Task to carry out:
Could you repeat the data word for word while skipping the pictures?

START Material to process

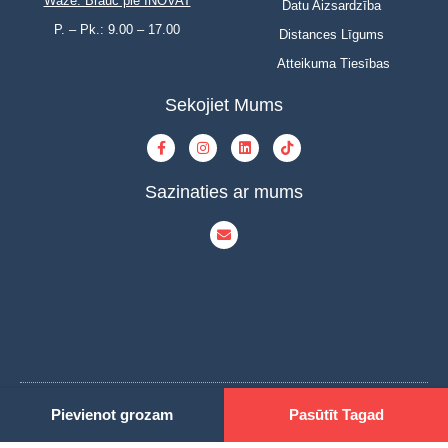
Waze: Brauc pie INOVAT
Datu Aizsardzība
P. – Pk.: 9.00 – 17.00
Distances Līgums
Atteikuma Tiesības
Sekojiet Mums
Sazinaties ar mums
Pievienot grozam
Pasūtīt Tagad
© Copyright 2023 | INOVAT | All Rights Reserved | Powered by INOVAT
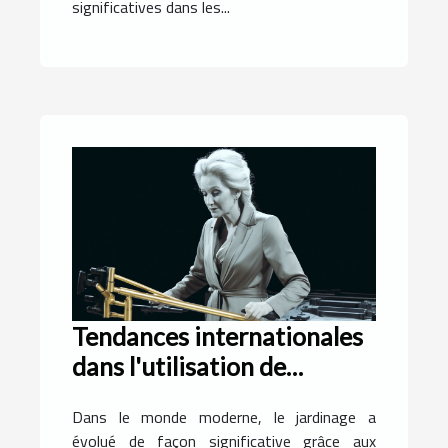
significatives dans les...
Tendances internationales
dans l'utilisation de
motobineuses
Dans le monde moderne, le jardinage a
évolué de façon significative grâce aux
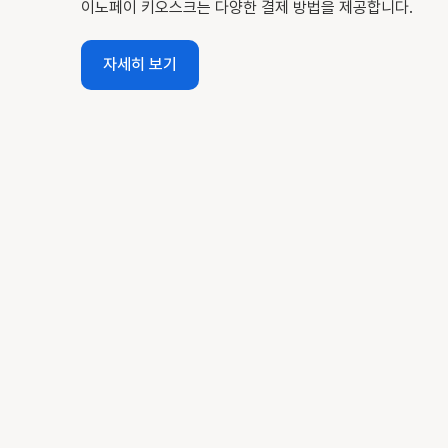
이노페이 키오스크는 다양한 결제 방법을 제공합니다.
자세히 보기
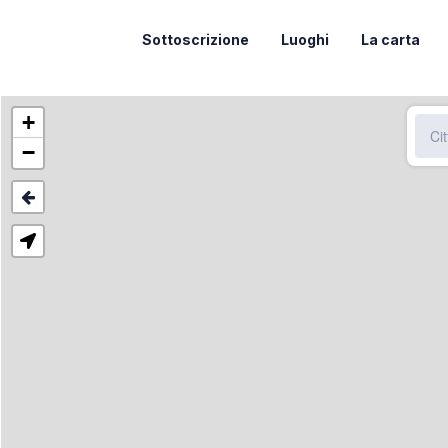
Sottoscrizione
Luoghi
La carta
+
−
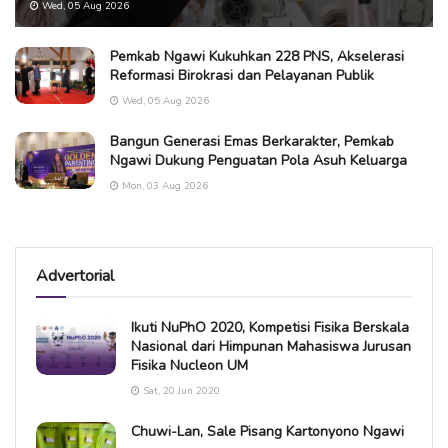
Wed, 05 Aug 2026
Pemkab Ngawi Kukuhkan 228 PNS, Akselerasi
Reformasi Birokrasi dan Pelayanan Publik
Wed, 05 Aug 2026
Bangun Generasi Emas Berkarakter, Pemkab
Ngawi Dukung Penguatan Pola Asuh Keluarga
Mon, 03 Aug 2026
Advertorial
Ikuti NuPhO 2020, Kompetisi Fisika Berskala
Nasional dari Himpunan Mahasiswa Jurusan
Fisika Nucleon UM
Sat, 20 Jun 2020
Chuwi-Lan, Sale Pisang Kartonyono Ngawi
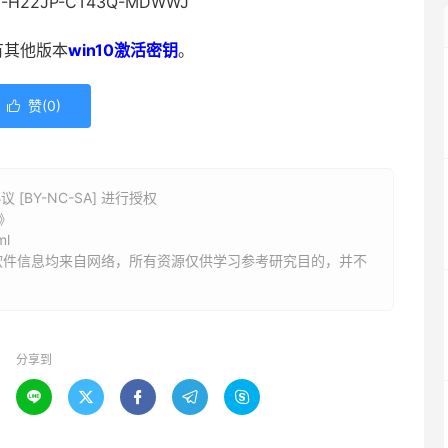
BV-H22JP-CT43Q-MDWWJ
有其他版本
win10激活密钥
。
赞(
0
)

BY-NC-SA] 进行授权
》
ml
软件信息均来自网络，所有资源仅供学习参考研究目的，并不
分享到





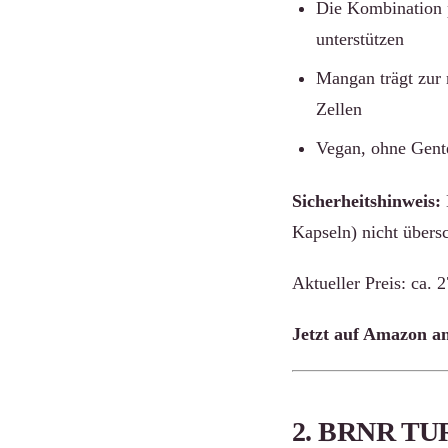
Die Kombination pf
unterstützen
Mangan trägt zur 
Zellen
Vegan, ohne Gent
Sicherheitshinweis:
Kapseln) nicht übers
Aktueller Preis: ca. 
Jetzt auf Amazon a
2. BRNR TUR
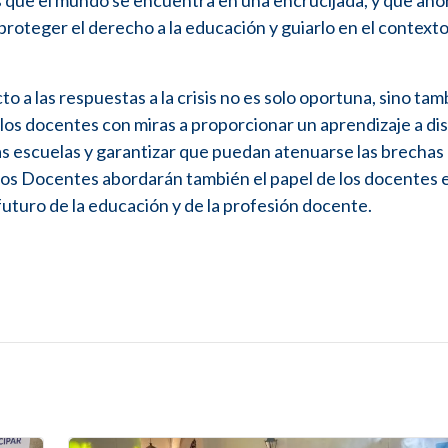
s que el mundo se encuentra en una encrucijada, y que aho
roteger el derecho a la educación y guiarlo en el context
o a las respuestas a la crisis no es solo oportuna, sino tam
los docentes con miras a proporcionar un aprendizaje a dis
las escuelas y garantizar que puedan atenuarse las brechas 
los Docentes abordarán también el papel de los docentes e
 futuro de la educación y de la profesión docente.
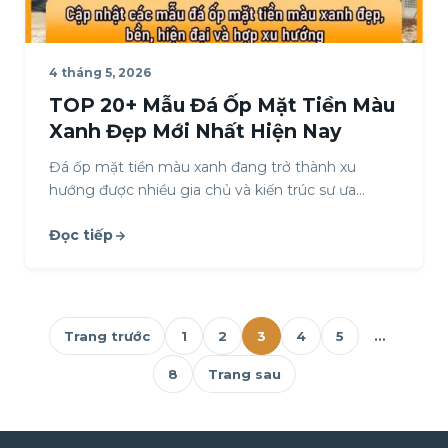
4 tháng 5, 2026
TOP 20+ Mẫu Đá Ốp Mặt Tiền Màu
Xanh Đẹp Mới Nhất Hiện Nay
Đá ốp mặt tiền màu xanh đang trở thành xu
hướng được nhiều gia chủ và kiến trúc sư ưa
chuộng nhờ vẻ đẹp…
Đọc tiếp
Trang trước
1
2
3
4
5
…
8
Trang sau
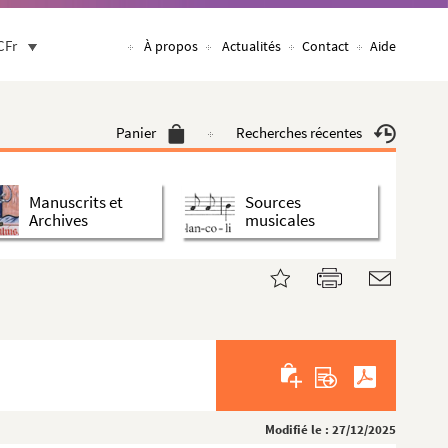
CFr
À propos
Actualités
Contact
Aide
Panier
Recherches récentes
Manuscrits et
Sources
Archives
musicales
Modifié le : 27/12/2025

END Material to process

Answer for the task:
Waze: Brauc pie INOVAT
Datu Aizsardzība
P. – Pk.: 9.00 – 17.00
Distances Līgums
Atteikuma Tiesības
Sekojiet Mums
Sazinaties ar mums
Pievienot grozam
Pasūtīt Tagad
© Copyright 2023 | INOVAT | All Rights Reserved | Powered by INOVAT
significatives dans les...
Tendances internationales
dans l'utilisation de
motobineuses
Dans le monde moderne, le jardinage a
évolué de façon significative grâce aux
이노페이 키오스크는 다양한 결제 방법을 제공합니다.
자세히 보기
Sottoscrizione
Luoghi
La carta
+
−
Wed, 05 Aug 2026
Pemkab Ngawi Kukuhkan 228 PNS, Akselerasi
Reformasi Birokrasi dan Pelayanan Publik
Wed, 05 Aug 2026
Bangun Generasi Emas Berkarakter, Pemkab
Ngawi Dukung Penguatan Pola Asuh Keluarga
Mon, 03 Aug 2026
Advertorial
Ikuti NuPhO 2020, Kompetisi Fisika Berskala
Nasional dari Himpunan Mahasiswa Jurusan
Fisika Nucleon UM
Sat, 20 Jun 2020
Chuwi-Lan, Sale Pisang Kartonyono Ngawi
BV-H22JP-CT43Q-MDWWJ
有其他版本
win10激活密钥
。
赞(
0
)

BY-NC-SA] 进行授权
》
ml
软件信息均来自网络，所有资源仅供学习参考研究目的，并不
分享到





Die Kombination pf
unterstützen
Mangan trägt zur 
Zellen
Vegan, ohne Gent
Sicherheitshinweis:
Kapseln) nicht übers
Aktueller Preis: ca. 
Jetzt auf Amazon a
2. BRNR TUR
s que el mundo se encuentra en una encrucijada, y que aho
roteger el derecho a la educación y guiarlo en el context
o a las respuestas a la crisis no es solo oportuna, sino tam
los docentes con miras a proporcionar un aprendizaje a dis
las escuelas y garantizar que puedan atenuarse las brechas 
los Docentes abordarán también el papel de los docentes e
 futuro de la educación y de la profesión docente.
4 tháng 5, 2026
TOP 20+ Mẫu Đá Ốp Mặt Tiền Màu
Xanh Đẹp Mới Nhất Hiện Nay
Đá ốp mặt tiền màu xanh đang trở thành xu
hướng được nhiều gia chủ và kiến trúc sư ưa
chuộng nhờ vẻ đẹp…
Đọc tiếp
Trang trước
1
2
3
4
5
…
8
Trang sau
CFr
À propos
Actualités
Contact
Aide
Panier
Recherches récentes
Manuscrits et
Sources
Archives
musicales
Modifié le : 27/12/2025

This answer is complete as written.